Review: Rosewater

Series: The Wormwood Trilogy: #1

The idea of a singular hero and a manifest destiny just makes us lazy. There is no destiny. There is choice, there is action, and any other narrative perpetuates a myth that someone else out there will fix our problems with a magic sword and a blessing from the gods.

Rosewater has a fascinating premise. Take the world a half century in the future. Most things are the same, but there’s a bit more tech floating around, mostly. Introduce a massive alien organism that lands in London and ends up burrowing it’s way to Nigeria. From that alien blob, fill the atmosphere with alien microorganisms/cells that create their own xenosphere, enabling (among other things) psychic powers in some very small proportion of the population.

Like I said, it’s a neat idea. I like the idea of taking something as problematic in the broader scope of science fiction (psychic powers in general) and actually giving it a pretty decent grounding. Need fire powers? The alien spores can mutate to have a much lower flash point and shed themselves, igniting on contact with the air. Mind reading? Spores literally in the target’s brain. Viewing the history of items? Knowledge stored in the spores.

On the other hand, we have a fairly complicated book structure with at least three timelines changing chapter by chapter. They’re well marked, but with the chapters being on the short side, it got confusing, especially as the story progressed and the chapters got even shorter.
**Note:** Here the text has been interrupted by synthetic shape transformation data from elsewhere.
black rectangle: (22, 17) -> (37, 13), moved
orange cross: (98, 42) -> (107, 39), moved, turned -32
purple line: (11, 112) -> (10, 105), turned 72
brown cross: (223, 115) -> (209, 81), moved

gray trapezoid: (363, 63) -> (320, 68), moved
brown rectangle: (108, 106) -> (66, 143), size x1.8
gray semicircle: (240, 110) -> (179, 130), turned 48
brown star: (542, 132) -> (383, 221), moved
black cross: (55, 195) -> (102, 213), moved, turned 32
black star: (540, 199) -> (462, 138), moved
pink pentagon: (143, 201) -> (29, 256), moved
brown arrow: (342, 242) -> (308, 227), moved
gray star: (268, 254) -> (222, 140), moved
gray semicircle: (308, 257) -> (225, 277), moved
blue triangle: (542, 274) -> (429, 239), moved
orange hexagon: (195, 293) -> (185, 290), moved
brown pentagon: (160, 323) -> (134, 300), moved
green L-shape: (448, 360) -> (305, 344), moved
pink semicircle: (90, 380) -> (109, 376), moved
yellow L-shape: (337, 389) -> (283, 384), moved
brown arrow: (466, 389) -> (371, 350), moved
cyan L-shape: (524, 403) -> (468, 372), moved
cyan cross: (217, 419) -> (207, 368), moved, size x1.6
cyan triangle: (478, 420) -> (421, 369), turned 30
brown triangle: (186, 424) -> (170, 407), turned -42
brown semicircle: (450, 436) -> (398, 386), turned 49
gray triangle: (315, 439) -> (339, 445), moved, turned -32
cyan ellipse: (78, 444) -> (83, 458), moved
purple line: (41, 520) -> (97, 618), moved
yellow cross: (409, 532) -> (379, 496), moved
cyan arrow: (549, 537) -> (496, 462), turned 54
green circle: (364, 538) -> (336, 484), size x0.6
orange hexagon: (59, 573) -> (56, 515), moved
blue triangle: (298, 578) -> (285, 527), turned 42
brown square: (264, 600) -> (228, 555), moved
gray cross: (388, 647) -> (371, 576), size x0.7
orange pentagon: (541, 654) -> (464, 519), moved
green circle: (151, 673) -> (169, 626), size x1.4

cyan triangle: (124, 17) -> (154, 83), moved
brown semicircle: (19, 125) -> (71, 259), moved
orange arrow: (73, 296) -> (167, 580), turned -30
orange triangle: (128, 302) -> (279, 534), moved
And then, there’s the sort of double whammy of the main character (Kaaro)’s dark and quite often oddly detached outlook on life and the grim setting itself. We’ll see some horrific thing and Kaaro will shrug it off. World changing events? Meh. Psychic sex scene? Oh, more than a few of those. Some people really enjoy such things. Some days, I even count myself among such people. But today, for whatever reason, less so. Perhaps that’ll teach me for going into a book without really reading much about it.

I find that the older I get, the less I care what people think about me. I only care what a small number of people think, and that number is dwindling daily.

Overall, I did enjoy the book. Like I said, it’s an interesting premise. On the other hand, if I hadn’t been listening to it on audiobook, I probably would have put it in the ‘maybe later’ pile (where, for now, the sequels are headed). So your milage may vary.